[Transcribed page contents]
- Opening Delimiter -

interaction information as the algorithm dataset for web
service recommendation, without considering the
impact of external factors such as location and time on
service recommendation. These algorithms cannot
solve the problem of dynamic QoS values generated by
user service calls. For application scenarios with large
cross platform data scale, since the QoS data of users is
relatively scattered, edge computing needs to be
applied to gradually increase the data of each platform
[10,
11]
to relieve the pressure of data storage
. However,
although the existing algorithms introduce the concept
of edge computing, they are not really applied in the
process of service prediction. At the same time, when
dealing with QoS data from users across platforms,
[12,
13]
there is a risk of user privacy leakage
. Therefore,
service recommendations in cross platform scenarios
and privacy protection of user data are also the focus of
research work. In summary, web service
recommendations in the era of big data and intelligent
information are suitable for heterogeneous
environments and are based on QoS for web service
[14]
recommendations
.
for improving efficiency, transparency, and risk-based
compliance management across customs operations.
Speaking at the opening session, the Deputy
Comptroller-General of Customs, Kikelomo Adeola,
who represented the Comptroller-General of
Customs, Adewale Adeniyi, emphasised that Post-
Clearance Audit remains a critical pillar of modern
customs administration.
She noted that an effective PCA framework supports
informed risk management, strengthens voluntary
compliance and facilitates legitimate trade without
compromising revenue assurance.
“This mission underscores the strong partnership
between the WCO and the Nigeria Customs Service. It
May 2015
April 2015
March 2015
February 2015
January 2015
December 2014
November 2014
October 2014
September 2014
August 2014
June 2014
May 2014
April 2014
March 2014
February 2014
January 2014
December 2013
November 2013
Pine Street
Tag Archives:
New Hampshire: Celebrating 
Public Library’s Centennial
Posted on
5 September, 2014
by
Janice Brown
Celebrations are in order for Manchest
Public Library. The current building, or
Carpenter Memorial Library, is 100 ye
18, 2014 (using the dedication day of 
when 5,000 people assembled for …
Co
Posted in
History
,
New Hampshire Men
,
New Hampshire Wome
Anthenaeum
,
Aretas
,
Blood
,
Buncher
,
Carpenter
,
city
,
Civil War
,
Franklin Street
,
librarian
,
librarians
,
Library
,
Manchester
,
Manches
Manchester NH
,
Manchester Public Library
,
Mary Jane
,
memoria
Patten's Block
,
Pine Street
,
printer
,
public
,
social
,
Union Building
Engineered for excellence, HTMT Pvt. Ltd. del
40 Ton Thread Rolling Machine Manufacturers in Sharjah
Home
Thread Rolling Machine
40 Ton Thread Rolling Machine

- Closing Delimiter -

PROMPT -
Go through the records above and copy every line holding the word "algorithms".

ANSWER FOR THE TASK -
service recommendation. These algorithms cannot
although the existing algorithms introduce the concept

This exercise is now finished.